REQUIREMENT:
Each line of the records that holds "vous" should be shown in full.

DATA SUPPLIED:
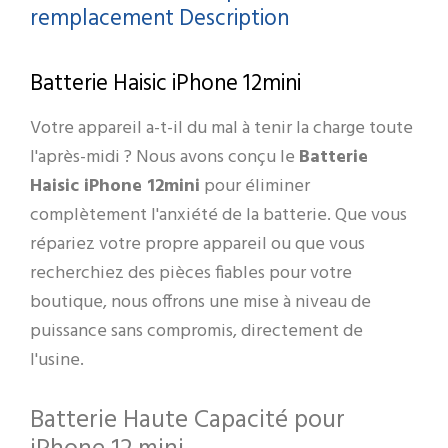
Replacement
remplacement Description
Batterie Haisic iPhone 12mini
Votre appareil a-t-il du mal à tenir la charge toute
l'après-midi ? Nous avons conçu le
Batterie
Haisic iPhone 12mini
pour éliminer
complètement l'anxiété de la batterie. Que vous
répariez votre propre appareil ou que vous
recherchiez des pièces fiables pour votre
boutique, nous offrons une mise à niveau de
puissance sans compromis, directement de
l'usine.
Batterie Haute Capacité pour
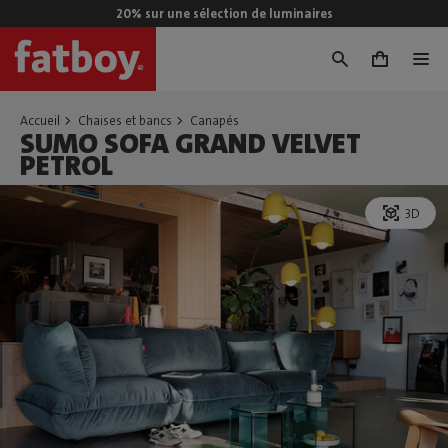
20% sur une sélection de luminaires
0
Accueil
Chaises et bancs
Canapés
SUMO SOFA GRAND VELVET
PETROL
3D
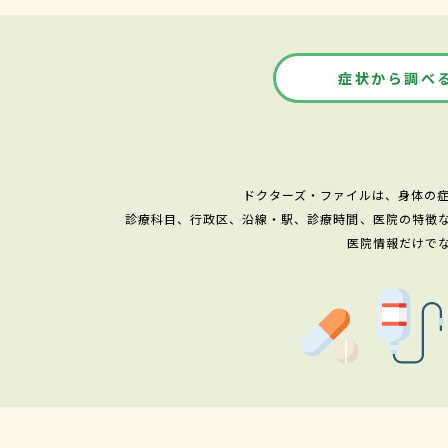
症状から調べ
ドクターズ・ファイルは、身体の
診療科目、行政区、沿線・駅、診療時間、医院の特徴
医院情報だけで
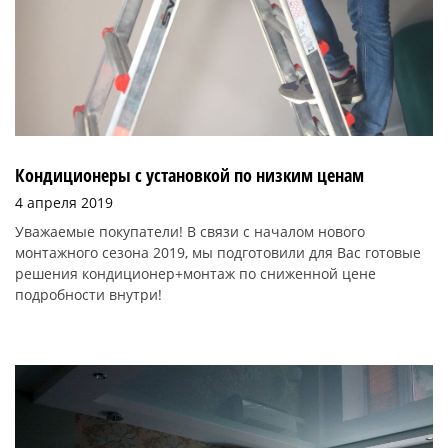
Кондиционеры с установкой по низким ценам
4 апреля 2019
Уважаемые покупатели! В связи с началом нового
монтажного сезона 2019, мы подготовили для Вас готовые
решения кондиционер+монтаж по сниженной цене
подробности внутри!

EXERCISE SOLUTION:
complètement l'anxiété de la batterie. Que vous
répariez votre propre appareil ou que vous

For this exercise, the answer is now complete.